Developing countries sent much more to the rest of the world than they received.
I had nine Chinese classmates back in college, and of them Lee Hang Wei impressed me the most.
She belonged to the Bai ethnic community of China, and so always tried her best to prove what she could do for her country given the fact she was not a Han Chinese, the country’s biggest ethnic group.
After getting her MA degree, Lee volunteered to work in Africa, to do articles about Chinese projects in the continent.
Four years ago Chinese investment began to proliferate in Africa, and so many African countries were eager about attracting China investors, hoping to be equal trade partners with China instead of being the supplicants they had been with Europe and the U.S.
In 2013 China rolled out its Belt and Road Initiative that focuses on connectivity and cooperation between Eurasian countries.

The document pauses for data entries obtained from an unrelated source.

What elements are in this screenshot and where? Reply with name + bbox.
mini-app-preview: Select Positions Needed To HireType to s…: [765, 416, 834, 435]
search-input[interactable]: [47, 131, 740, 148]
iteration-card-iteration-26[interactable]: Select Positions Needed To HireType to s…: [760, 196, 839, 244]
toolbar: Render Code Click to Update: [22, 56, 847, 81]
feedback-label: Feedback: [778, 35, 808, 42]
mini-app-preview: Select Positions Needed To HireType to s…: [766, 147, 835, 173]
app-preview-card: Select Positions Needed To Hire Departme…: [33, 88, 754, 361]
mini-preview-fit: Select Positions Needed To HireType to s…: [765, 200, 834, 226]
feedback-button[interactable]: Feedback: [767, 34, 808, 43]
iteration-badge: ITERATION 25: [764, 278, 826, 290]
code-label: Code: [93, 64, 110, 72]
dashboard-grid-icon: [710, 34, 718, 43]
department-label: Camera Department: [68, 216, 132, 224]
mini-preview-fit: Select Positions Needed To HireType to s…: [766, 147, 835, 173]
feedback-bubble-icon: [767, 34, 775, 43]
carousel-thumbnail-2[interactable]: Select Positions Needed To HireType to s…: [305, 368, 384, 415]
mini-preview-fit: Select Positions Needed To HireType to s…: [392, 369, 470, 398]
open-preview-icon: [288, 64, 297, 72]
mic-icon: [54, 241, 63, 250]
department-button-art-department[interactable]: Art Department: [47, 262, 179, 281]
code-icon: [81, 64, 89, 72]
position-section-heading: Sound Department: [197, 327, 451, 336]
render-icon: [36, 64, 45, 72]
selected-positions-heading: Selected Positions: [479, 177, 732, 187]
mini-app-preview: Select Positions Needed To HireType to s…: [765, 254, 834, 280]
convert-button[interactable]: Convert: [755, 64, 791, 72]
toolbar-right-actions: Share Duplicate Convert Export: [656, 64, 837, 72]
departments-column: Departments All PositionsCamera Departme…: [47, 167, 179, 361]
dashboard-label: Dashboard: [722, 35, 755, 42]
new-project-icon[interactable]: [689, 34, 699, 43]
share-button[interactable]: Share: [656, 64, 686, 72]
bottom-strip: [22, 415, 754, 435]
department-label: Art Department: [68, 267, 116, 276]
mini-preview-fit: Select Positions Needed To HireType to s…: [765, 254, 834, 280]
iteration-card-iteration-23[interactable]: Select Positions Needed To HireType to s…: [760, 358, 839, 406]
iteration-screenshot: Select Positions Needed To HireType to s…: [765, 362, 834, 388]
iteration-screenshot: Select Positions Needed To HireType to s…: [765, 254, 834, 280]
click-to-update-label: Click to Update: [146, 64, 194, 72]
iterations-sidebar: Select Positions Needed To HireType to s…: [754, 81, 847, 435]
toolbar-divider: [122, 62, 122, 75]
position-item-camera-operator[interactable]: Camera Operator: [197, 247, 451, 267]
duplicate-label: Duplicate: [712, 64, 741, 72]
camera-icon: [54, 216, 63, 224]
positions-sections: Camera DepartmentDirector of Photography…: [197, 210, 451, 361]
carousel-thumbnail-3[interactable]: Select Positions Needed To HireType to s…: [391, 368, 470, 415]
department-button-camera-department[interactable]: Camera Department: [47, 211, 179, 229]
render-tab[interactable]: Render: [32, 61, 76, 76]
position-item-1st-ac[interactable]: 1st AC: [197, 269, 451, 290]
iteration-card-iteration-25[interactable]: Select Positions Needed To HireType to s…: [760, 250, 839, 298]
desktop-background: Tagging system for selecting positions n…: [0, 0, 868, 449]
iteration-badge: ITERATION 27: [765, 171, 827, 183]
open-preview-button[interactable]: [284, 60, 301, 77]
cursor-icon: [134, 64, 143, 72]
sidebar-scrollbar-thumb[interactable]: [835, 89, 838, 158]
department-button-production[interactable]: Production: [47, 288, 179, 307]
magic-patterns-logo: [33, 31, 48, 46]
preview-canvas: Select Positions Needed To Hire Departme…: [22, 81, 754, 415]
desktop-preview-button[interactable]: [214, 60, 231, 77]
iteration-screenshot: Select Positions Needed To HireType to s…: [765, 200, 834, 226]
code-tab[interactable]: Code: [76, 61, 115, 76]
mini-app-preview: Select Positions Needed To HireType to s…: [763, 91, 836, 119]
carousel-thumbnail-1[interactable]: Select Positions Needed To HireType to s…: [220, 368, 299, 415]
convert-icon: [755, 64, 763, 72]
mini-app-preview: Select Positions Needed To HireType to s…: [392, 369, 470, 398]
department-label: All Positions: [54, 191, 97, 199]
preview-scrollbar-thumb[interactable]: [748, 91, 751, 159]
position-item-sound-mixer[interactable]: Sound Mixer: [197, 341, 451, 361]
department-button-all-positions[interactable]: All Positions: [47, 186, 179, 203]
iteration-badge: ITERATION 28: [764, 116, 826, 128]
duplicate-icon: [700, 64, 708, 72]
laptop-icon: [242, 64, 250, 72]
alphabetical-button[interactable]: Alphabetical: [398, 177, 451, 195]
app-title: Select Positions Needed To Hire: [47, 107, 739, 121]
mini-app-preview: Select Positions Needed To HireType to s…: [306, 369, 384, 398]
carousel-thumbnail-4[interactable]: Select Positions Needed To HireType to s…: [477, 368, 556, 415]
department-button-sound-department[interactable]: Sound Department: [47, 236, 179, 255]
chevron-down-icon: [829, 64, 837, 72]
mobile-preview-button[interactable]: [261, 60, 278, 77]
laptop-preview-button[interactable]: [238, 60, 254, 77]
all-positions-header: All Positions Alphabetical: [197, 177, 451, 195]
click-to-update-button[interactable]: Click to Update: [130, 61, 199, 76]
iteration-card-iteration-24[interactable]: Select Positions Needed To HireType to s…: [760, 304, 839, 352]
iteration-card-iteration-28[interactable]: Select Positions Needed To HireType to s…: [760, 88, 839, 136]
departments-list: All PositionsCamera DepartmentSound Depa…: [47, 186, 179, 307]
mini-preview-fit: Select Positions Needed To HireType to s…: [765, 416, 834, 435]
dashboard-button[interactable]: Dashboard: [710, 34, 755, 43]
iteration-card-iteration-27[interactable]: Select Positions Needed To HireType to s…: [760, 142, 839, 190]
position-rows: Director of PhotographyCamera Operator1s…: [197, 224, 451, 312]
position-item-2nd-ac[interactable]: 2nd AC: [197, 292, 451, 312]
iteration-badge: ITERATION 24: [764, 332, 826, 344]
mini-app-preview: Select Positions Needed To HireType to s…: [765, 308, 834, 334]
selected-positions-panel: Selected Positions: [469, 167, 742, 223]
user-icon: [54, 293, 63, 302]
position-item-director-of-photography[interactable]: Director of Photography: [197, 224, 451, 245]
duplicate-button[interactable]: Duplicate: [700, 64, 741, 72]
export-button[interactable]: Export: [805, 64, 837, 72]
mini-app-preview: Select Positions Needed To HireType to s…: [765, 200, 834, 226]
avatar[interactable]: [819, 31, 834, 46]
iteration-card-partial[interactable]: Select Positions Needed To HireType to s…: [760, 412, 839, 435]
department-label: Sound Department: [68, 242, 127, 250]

The initiative has been at the core of China’s foreign policy since then. China has dreamed about becoming a superpower while Africa needs a ladder to climb out of poverty and hunger. The China-Africa relationship had once been expected to be win-win for both sides.
But after a few years in Africa my friend Lee realized things were not that simple. After becoming a scholar of Oriental and African Studies at the University of London, she repeatedly criticized the lending policy of her home country after realizing that the huge loans China gave Africa had more than altruism behind them.
Around the world, people talk about China’s debt traps.
In March U.S. Secretary of State Rex Tillerson warned Africa about such traps, saying African countries should be careful not to forfeit their sovereignty when they accept loans from China, the continent’s biggest trading partner.
Last year Sri Lanka formally handed over its southern port of Hambantota to China on a 99-year lease after failing to pay a debt of $6 billion taken to fund its infrastructure, including an airport.
Malaysian PM Mahathir Mohamad in August canceled a number of Chinese infrastructure projects in his country after a visit to Beijing.
He warned against “a new version of colonialism happening because poor countries are unable to compete with rich countries just in terms of open free trade.”
But if one were to look the “aid industry” over the past 30 years, it can be seen that China is not an exception.
In a study released in December 2016 the U.S.-based Global Financial Integrity (GFI) and the Center for Applied Research at the Norwegian School of Economics pointed out that for every single dollar of investment they receive, countries in the third world would have to send back $3 to their investors.
In 2012, the last year of recorded data of the study, developing countries received a total of $1.3 trillion, including all aid, investment and income from abroad. But that same year some $3.3 trillion flowed out of them.
In other words, developing countries sent $2 trillion more to the rest of the world than they received.
Since 1980 developing countries lost $16.3 trillion dollars through broad leakages in balance of payments, trade invoicing fraud and recorded financial transfers, the study said.
To put that into perspective, $16.3 trillion is roughly the GDP of the U.S.
It is obvious that the impact of grants and loans from rich countries to poor countries remains a controversial topic.
For various reasons, poor countries still have to seek loans and grants. Among those reasons, corruption should also be mentioned, but then the need for building infrastructure and solving social problems is real.
It is not by chance that the salary of $30,000 a month for Japanese official development assistance (ODA) consultants in Vietnam came up for public discussion: Are the products made by the Japanese really worth the high cost or is it because of the nationality of the loan, and are Japanese products really better than Chinese products?
For a long time projects in Vietnam funded by foreign loans have been stuck within a closed loop: the lenders provide money, hold auctions, choose contractors from their countries, and use experts and even the main workforce from their country at the project. With this formula, most of the loan is already back to where it came from even before Vietnam started to repay the debt.
After the entire process is complete, we may have the infrastructure we need but the cost might be much higher than originally planned.
And so clearly what needs to be discussed is no longer the monthly salary of a foreign consultant.
By the end of last year Vietnam’s foreign debts were worth VND2,451 trillion ($105 billion). Last year the government spent $10.5 billion paying part of the debt plus interest. But that sum came from another loan of $15 billion.
No country in the world has achieved prosperity through public debts, and the debt crises in Greece and Argentina are still shining examples of that.
Shedding illusions about foreign loans, whether they come from China, Japan, Europe, or the U.S., is the first thing a country should do to develop successfully, and Vietnam is no exception.
*Nguyen Khac Giang is a researcher at the Vietnam Institute for Economic and Policy Research. The opinions expressed are his own.